Optimization of an Analytical Protocol for the Extraction of Microplastics from Seafood Samples with Different Levels of Fat ^†

Abstract

The global production of plastics increased from 1.5 million tons in 1950 to 370 million tons in 2020. Microplastics (MPs) are plastic particles smaller than 5 mm, with a concerning ubiquitous occurrence in marine environments, posing risks to wildlife and humans. Seafood is an important source of proteins (including all the essential amino acids), and other essential nutrients with numerous health benefits. Human exposure to MPs through the consumption of contaminated seafood, together with the potential of these particles to cause health risks, is motivating a better understanding of the security of our diets. In recent years, several methodologies have been used to investigate MP occurrence in seafood, although the existence of complex sample matrices, namely, a high level of fats, can pose severe difficulties and compromise the efficiency of MP quantification. To solve this issue, the present study aimed to develop a detailed protocol suitable to process seafood samples with different levels of fats (fish and mollusks, from fresh and canned sources).

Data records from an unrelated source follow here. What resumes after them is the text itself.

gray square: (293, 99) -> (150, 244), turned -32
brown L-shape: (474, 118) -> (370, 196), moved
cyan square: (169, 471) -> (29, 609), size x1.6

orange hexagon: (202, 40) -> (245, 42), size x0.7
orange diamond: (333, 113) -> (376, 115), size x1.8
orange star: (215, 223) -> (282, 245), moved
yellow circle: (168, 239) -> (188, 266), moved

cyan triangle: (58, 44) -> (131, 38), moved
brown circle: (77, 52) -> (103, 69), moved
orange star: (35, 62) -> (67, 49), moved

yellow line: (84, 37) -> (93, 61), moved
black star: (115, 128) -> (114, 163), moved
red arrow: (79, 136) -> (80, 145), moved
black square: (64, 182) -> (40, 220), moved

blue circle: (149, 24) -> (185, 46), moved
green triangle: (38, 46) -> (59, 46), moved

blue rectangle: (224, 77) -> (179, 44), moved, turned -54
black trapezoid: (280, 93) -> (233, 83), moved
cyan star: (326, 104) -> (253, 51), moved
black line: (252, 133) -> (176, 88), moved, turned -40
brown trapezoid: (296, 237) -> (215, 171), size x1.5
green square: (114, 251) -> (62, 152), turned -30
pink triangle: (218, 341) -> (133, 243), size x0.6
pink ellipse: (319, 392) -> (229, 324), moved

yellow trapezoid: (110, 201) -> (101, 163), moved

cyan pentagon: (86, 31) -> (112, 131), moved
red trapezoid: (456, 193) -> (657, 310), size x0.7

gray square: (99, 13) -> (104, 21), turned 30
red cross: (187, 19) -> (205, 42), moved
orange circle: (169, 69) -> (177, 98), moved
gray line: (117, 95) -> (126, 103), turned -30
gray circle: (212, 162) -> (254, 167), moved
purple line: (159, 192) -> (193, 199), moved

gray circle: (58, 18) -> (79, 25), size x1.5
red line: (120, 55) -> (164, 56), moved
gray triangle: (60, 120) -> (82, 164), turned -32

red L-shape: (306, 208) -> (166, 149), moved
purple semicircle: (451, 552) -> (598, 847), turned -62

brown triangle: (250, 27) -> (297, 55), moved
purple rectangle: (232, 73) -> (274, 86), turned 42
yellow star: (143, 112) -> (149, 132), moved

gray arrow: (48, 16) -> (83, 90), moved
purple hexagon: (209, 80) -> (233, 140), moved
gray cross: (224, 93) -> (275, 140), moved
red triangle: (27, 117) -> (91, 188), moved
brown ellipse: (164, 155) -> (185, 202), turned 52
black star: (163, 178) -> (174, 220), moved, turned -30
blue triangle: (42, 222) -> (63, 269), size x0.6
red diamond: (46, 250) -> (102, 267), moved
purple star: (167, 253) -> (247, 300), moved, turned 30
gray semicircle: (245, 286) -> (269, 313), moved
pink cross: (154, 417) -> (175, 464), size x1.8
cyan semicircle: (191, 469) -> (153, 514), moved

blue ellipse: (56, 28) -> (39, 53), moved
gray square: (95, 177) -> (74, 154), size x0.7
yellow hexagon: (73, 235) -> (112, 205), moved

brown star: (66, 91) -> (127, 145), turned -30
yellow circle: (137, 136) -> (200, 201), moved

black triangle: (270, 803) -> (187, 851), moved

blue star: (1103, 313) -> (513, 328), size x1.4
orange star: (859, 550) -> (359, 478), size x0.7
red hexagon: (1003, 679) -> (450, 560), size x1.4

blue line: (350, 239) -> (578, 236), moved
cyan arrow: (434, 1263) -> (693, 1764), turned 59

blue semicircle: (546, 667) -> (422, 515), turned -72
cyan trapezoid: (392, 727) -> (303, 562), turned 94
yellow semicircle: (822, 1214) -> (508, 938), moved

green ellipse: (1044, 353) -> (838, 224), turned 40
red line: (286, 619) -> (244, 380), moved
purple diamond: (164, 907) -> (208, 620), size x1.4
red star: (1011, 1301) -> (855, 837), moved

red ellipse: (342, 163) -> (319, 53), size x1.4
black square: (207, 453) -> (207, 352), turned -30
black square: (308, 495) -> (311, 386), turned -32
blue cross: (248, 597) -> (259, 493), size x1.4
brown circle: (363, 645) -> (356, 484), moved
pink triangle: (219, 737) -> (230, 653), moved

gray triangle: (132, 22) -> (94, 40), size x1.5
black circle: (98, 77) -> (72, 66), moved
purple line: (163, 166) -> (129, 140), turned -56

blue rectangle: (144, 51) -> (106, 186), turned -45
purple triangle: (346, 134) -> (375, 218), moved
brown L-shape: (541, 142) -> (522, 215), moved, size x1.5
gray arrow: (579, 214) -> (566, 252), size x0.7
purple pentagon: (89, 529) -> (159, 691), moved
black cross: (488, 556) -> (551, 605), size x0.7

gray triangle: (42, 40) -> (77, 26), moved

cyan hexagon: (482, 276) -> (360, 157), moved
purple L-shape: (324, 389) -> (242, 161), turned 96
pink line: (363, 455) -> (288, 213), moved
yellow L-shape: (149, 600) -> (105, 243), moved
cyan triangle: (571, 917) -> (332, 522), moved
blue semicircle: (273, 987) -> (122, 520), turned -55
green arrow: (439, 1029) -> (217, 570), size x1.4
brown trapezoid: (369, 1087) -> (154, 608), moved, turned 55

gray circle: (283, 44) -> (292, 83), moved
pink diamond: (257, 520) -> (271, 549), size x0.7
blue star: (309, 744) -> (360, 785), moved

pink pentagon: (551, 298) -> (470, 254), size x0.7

For the sample digestion, several tests were performed using two solutions (10% KOH, 30% H₂O₂) with different volumes, temperatures (40 °C, 65 °C) and durations (24, 48, 72 h) of incubation. To remove the fat remaining after digestion, three detergents (two laboratory surfactants and a commercial washing-up liquid) and 96% ethanol were tested. Manual recovery of the fat layer was also tested. For filtration, two filter membranes were compared (glass microfiber and nitrate cellulose filters, 0.45 µm pore size). The efficiency of the different experiments was determined through the observation and estimation, in percentage, of the organic matter digestion and post-digestion fat removal. The methodology optimized in this study combined a sample digestion with 30% H₂O₂ incubated at 65 °C, for 24 to 48 h, with a manual separation of the post-digestion fats with immediate observation in a stereomicroscope. After, this methodology was applied to different types of polymers (e.g., polyethylene, polypropylene, polyethylene-terephthalate, polystyrene), to investigate if these procedures altered the integrity of MPs. The results show that this methodology will allow us to efficiently process complex seafood samples with different fat levels, without compromising MPs’ integrity.